The attacker struck after dark, sneaking into a roadside camp occupied by paramilitary soldiers in the upmarket E7 neighbourhood – inhabited by ministers, diplomats and senior civil servants – before blowing himself up. Eight people died.

Two others attackers fled the scene, firing guns, according to reports. Businesses closed early, giving the city a deserted look.

Last week, Mehsud claimed responsibility for an eight-hour assault on a police training centre in Lahore in which eight cadets and at least four militants were killed.

Meanwhile, the tempo of violence in the ungoverned tribal belt continued to rise over the weekend.

Early yesterday morning, a presumed US drone fired missiles at a militant hideout in North Waziristan. At least 13 people, including some foreign militants, were killed.

Hours later, a suicide bomber crashed an explosives-filled car into a nearby military checkpost in an apparent retaliation attack, killing at least 17 people including five children.

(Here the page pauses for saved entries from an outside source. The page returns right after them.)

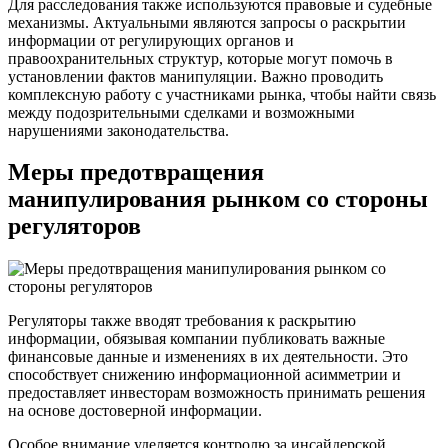
Для расследования также используются правовые и судебные
механизмы. Актуальными являются запросы о раскрытии
информации от регулирующих органов и
правоохранительных структур, которые могут помочь в
установлении фактов манипуляции. Важно проводить
комплексную работу с участниками рынка, чтобы найти связь
между подозрительными сделками и возможными
нарушениями законодательства.
Меры предотвращения
манипулирования рынком со стороны
регуляторов
Регуляторы также вводят требования к раскрытию
информации, обязывая компании публиковать важные
финансовые данные и изменениях в их деятельности. Это
способствует снижению информационной асимметрии и
предоставляет инвесторам возможность принимать решения
на основе достоверной информации.
Особое внимание уделяется контролю за инсайдерской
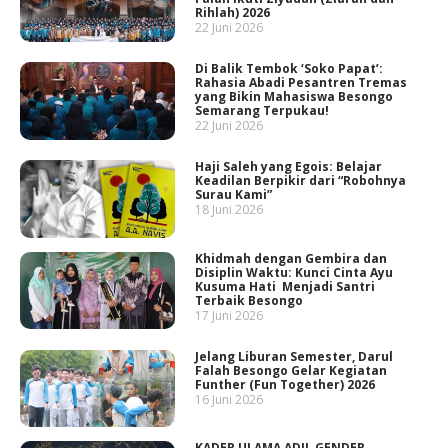
Rihlah) 2026
22 Juni 2026
Di Balik Tembok ‘Soko Papat’:
Rahasia Abadi Pesantren Tremas
yang Bikin Mahasiswa Besongo
Semarang Terpukau!
22 Juni 2026
Haji Saleh yang Egois: Belajar
Keadilan Berpikir dari “Robohnya
Surau Kami”
18 Juni 2026
Khidmah dengan Gembira dan
Disiplin Waktu: Kunci Cinta Ayu
Kusuma Hati Menjadi Santri
Terbaik Besongo
17 Juni 2026
Jelang Liburan Semester, Darul
Falah Besongo Gelar Kegiatan
Funther (Fun Together) 2026
16 Juni 2026
KADER ULAMA ADIL GENDER,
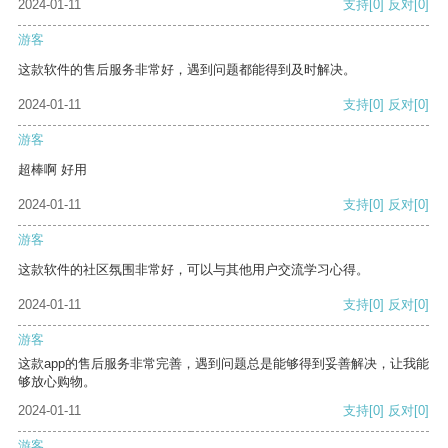
2024-01-11
支持
[0]
反对
[0]
游客
这款软件的售后服务非常好，遇到问题都能得到及时解决。
2024-01-11
支持
[0]
反对
[0]
游客
超棒啊 好用
2024-01-11
支持
[0]
反对
[0]
游客
这款软件的社区氛围非常好，可以与其他用户交流学习心得。
2024-01-11
支持
[0]
反对
[0]
游客
这款app的售后服务非常完善，遇到问题总是能够得到妥善解决，让我能
够放心购物。
2024-01-11
支持
[0]
反对
[0]
游客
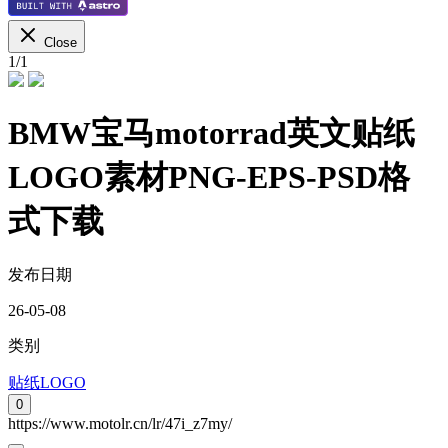
Close
1
/
1
BMW宝马motorrad英文贴纸
LOGO素材PNG-EPS-PSD格
式下载
发布日期
26-05-08
类别
贴纸LOGO
0
https://www.motolr.cn/lr/47i_z7my/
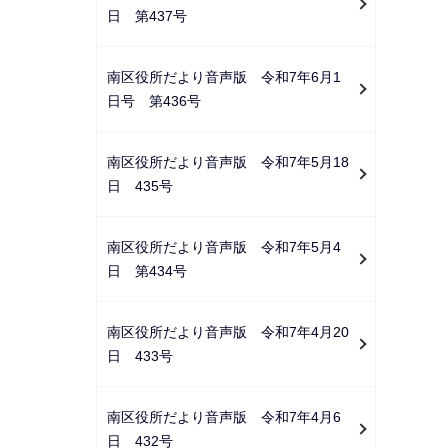
日 第437号
南区役所だより音声版 令和7年6月1
日号 第436号
南区役所だより音声版 令和7年5月18
日 435号
南区役所だより音声版 令和7年5月4
日 第434号
南区役所だより音声版 令和7年4月20
日 433号
南区役所だより音声版 令和7年4月6
日 432号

In another incident, police in the western Baluchistan province discovered 50 dead bodies and about 60 unconscious Afghans inside a truck container that had crossed the Afghan border.

The victims, mostly of Uzbek, Tajik and Hazara origin, had suffocated. They were trying to travel to Europe illegally via Iran.

John Solecki, a UN official who was freed on Saturday night after two months in captivity at the hands of Baluch rebels, was flown out of Pakistan.

Solecki, who works for the UN high commissioner for refugees, was found lying on the roadside with his hands and feet bound, the man who discovered him told the Associated Press.